Planungssicherheit, Planungssicherheit, Planungssicherheit – am besten für 15 Jahre

Hubert Eckart, Geschäftsführer der Deutschen Theatertechnischen Gesellschaft (DTHG) fordert mehr Planungssicherheit:

“Wir fordern mit Nachdruck ein uneingeschränkt zur Verfügung stehendes Frequenzspektrum und Planungssicherheit für die Zukunft.”

Norbert Hilbich, Director Spectrum Affairs, beim renommierten Mikrofontechnik Spezialisten Sennheiser erinnert noch einmal an die jüngste Vergangenheit, in der die Räumung des 800 MHz-Bandes und Verlagerung der Mehrzahl der drahtlosen Produktionsmittel in das 700 MHz-Band einen herben Einschnitt und viele Mehrkosten versursacht hatte.
Hilbich: „„Sennheiser fordert Planungssicherheit für Nutzer und Hersteller drahtloser Produktionstechnik.” Dabei hat er Zeiträume von wenigstens 15 Jahren im Sinn.

Hilbich: „Wir brauchen Planungssicherheit mit einem Zeithorizont von mindestens 15 Jahren. Die Hersteller, um rechtzeitig die erforderliche Technik zu entwickeln; die Anwender, um die Investitionen aufzubringen und sie wieder erwirtschaften zu können. Die Politik vernachlässigt die Interessen der Kultur- und Kreativwirtschaft und der Veranstaltungstechnik – diese weisen seit Jahren ein verlässliches Wachstum auf und sorgen für sichere Arbeitsplätze“.
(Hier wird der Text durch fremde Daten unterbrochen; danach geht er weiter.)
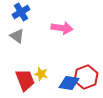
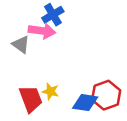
blue cross: (21, 12) -> (53, 15), moved
pink arrow: (62, 28) -> (42, 31), moved

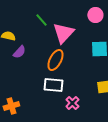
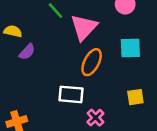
orange ellipse: (55, 60) -> (92, 62), moved

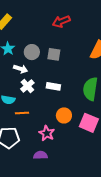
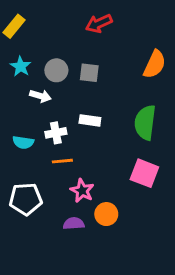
white cross: (27, 86) -> (56, 133), moved, turned 32
orange line: (22, 113) -> (62, 161), moved
orange circle: (64, 115) -> (106, 214), moved

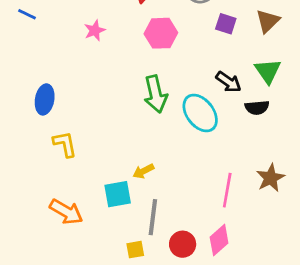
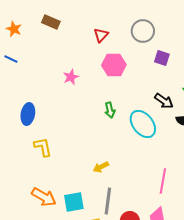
blue line: (27, 14) -> (11, 59), moved
pink star: (95, 31) -> (71, 77), moved
green arrow: (156, 94) -> (110, 110), size x0.6
cyan square: (118, 194) -> (74, 202), moved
Auch der Staat ist betroffen, denn an Hochschulen, Musikschulen und Kulturstätten wird Mikrofontechnik eingesetzt. Viele Ton- und Mikrofonanlagen mußten erst vor 5 Jahren umgerüstet und modernisiert werden, und noch immer haben nicht alle Musikschulen die letzte Umstellung finanziell verkraftet und umgesetzt.
Auch der Europäische Verband der Veranstaltungs-Centren e.V. EVVC warnt die Politik vor dem geplanten Schritt: „Das Problem für EVVC-Mitglieder: das 700 MHz-Band wird für drahtlose Mikrofonie verwendet. Viele Hallen und ihre Dienstleister sind in der Folge der Versteigerung des 800 MHz-Bandes gerade erst auf das 700 MHz-Band umgezogen.“ Damit stehen Millioneninvestitionen und die Spielfähigkeit großer Versammlungsstätte auf dem Spiel.

sos save our spectrum

Initiative SOS – Save Our Spectrum macht technische Bedenken geltend

Die Initiative SOS – Save Our Spectrum befürchtet, dass die Digitale Dividende 2, also die Umwidmung des gesamten 700-MHz-Frequenzbereichs für Mobilfunkzwecke, erhebliche Einschränkungen nach sich ziehen wird. Die Kultur- und Kreativwirtschaft, die freie Berichterstattung und die kulturelle Teilhabe der Bürger würden beeinträchtigt, weil Funkmikrofonen und der professionellen Veranstaltungstechnik (PMSE, Programme Making and Special Events) essentielles Spektrum entzogen wird.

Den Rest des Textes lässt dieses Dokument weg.